**WHAT NEEDS TO BE DONE**
Every line of the records that contains "提现记录" should be tallied, and only the resulting number returned.

**INFORMATION SHOWN**
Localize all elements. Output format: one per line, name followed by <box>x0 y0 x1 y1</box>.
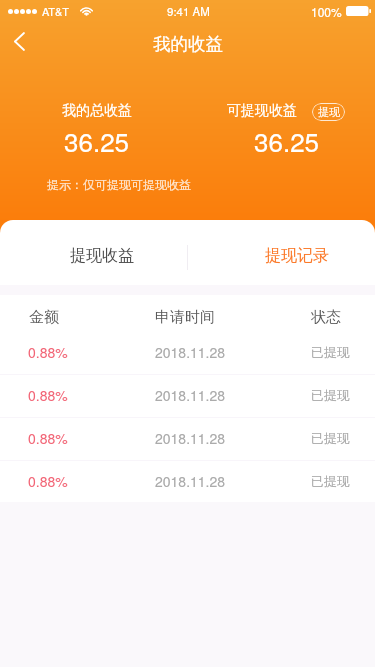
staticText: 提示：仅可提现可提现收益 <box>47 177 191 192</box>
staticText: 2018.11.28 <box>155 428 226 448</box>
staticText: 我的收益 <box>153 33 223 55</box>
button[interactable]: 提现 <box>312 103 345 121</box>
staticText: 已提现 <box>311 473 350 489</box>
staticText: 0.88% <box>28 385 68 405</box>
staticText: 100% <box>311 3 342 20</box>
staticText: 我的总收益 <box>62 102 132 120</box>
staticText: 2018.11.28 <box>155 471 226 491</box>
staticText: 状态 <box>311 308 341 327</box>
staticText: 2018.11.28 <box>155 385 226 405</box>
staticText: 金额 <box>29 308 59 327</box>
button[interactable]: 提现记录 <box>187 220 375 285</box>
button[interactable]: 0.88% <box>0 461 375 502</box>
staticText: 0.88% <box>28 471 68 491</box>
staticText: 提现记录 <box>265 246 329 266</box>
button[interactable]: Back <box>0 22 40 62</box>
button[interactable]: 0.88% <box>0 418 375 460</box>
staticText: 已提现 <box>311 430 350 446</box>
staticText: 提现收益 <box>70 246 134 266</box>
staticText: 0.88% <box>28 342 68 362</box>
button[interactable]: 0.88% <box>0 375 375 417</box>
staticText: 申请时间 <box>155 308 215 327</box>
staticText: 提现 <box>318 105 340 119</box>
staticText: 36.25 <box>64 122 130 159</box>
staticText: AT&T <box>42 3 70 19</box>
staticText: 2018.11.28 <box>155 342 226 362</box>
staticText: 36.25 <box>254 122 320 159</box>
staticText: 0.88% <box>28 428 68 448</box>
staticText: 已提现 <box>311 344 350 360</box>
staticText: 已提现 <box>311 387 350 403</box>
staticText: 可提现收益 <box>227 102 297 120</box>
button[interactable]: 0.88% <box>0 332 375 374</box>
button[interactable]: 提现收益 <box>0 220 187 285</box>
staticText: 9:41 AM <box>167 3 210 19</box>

**RESULT OF THIS TASK**
2